TET Stadium & Events Centre is a multi-purpose sports facility in Inglewood, New Zealand. It is one of the home grounds of the Taranaki Mitre 10 Cup side . The ground also plays host to local side Inglewood United F.C. and to the Inglewood & Taranaki athletics clubs.

The facility was home to the Mitre 10 Cup side between 2020 and 2021 when it moved from Yarrow Stadium in New Plymouth which was closed for renovations to comply with earthquake regulations.

The facility was used as a training venue for the 2015 FIFA U-20 World Cup, with the local Taranaki side having to move out of the venue for the duration of the tournament.

It features an all weather athletics track around the main field, a 1,000 seat covered grandstand and on the opposite side four large changing rooms, one smaller changing room. Upstairs in the pavilion, a balcony over looks the venue with bar, kitchen and conference facilities available.

Temporary infrastructure was built to be able to host Mitre 10 Cup matches in 2020 and 2021, including a camera tower, commentary and coaches boxes.

== History ==
The New Zealand Amateur Athletics Association set up the Taranaki Community Stadium Trust in 1985 to raise funds to build and all-weather athletic track in New Plymouth.
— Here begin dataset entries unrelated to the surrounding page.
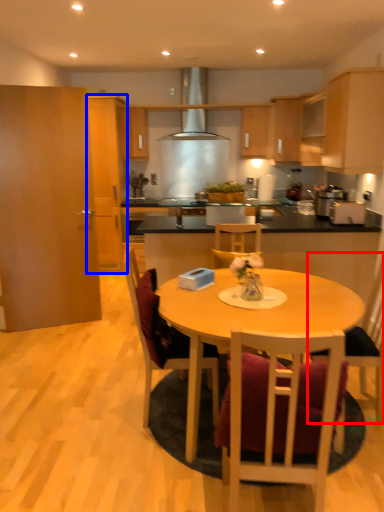 Question: Which object is further to the camera taking this photo, chair (highlighted by a red box) or cabinetry (highlighted by a blue box)?

Choices:
 (A) chair
 (B) cabinetry

Answer: (B) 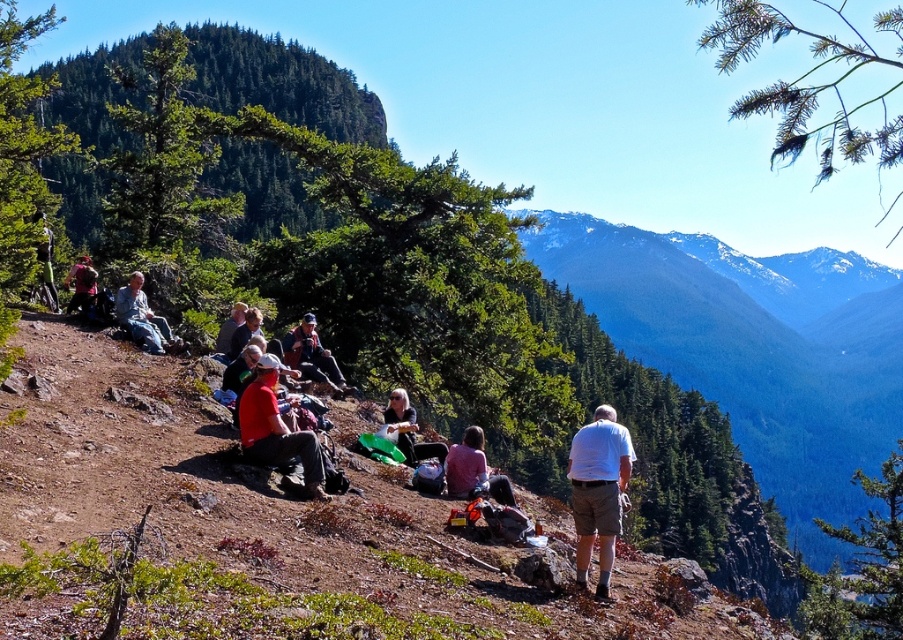 Does reddish-brown leather jacket at center lie behind matte black backpack at left?

Yes, reddish-brown leather jacket at center is further from the viewer.

What do you see at coordinates (312, 355) in the screenshot?
I see `reddish-brown leather jacket at center` at bounding box center [312, 355].

Is point (285, 362) positioned in front of point (51, 259)?

Yes, point (285, 362) is in front of point (51, 259).

Identify the location of reddish-brown leather jacket at center. (312, 355).

Does denim jacket at upper left have a greater width compared to matte black backpack at left?

Incorrect, denim jacket at upper left's width does not surpass matte black backpack at left's.

Between denim jacket at upper left and matte black backpack at left, which one appears on the right side from the viewer's perspective?

Positioned to the right is denim jacket at upper left.

Who is more distant from viewer, (115, 314) or (45, 248)?

The point (45, 248) is behind.

This screenshot has width=903, height=640. I want to click on denim jacket at upper left, so click(x=142, y=317).

Does matte black jacket at center have a lesser height compared to matte black backpack at left?

Yes.

The image size is (903, 640). I want to click on matte black jacket at center, so click(x=410, y=429). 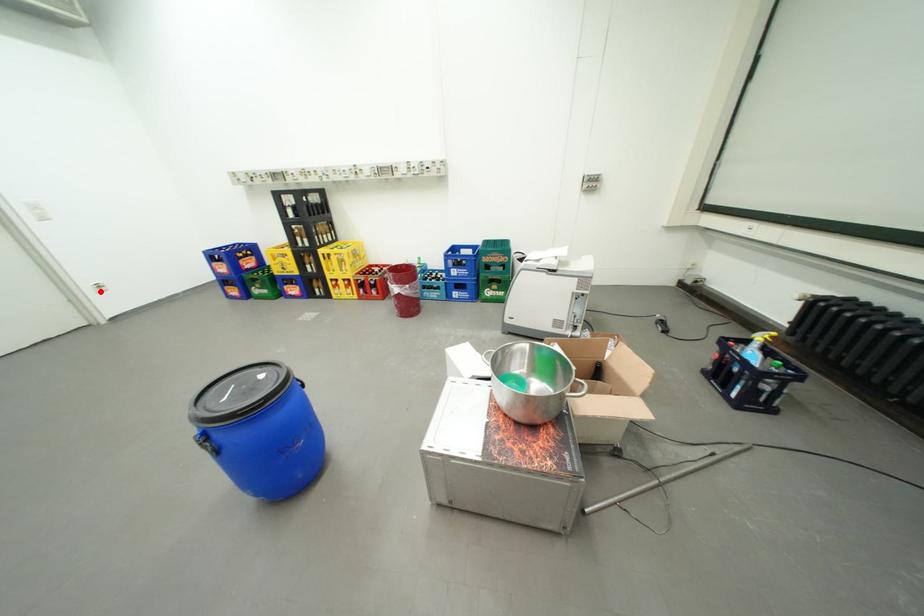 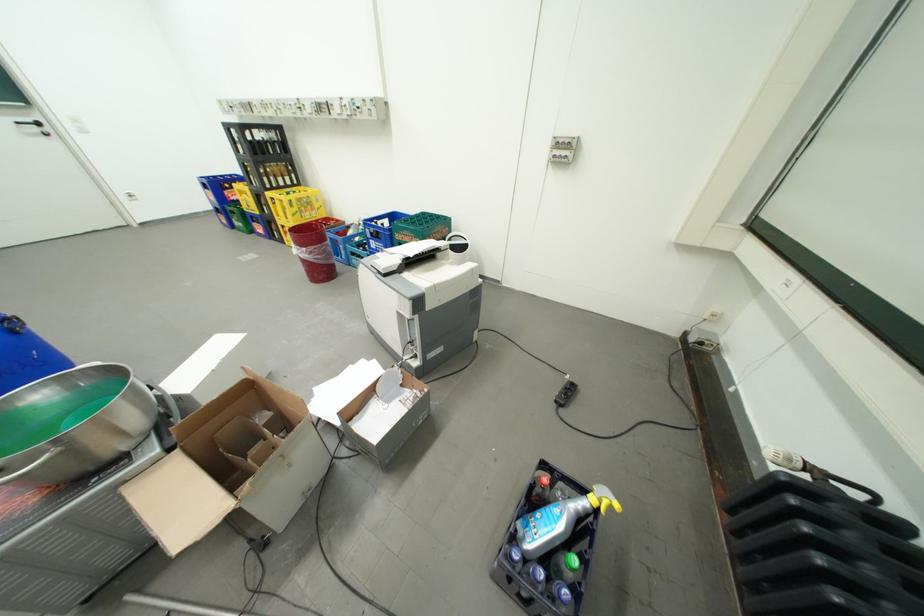 Question: I am providing you with two images of the same scene from different viewpoints. A red point is marked on the first image. Can you still see the location of the red point in image 2?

The track and complex was considered by New Plymouth District Council in late 1997 and eventually the Jubilee Park location in Inglewood was selected. Olympic athlete Norman Read was a central figure in creating the vision for the centre. Many individuals, clubs and local businesses gave time and energy to the project which took 15 years from conception to completion. It was the first New Zealand venue to have an Olympic class Mondo track installed.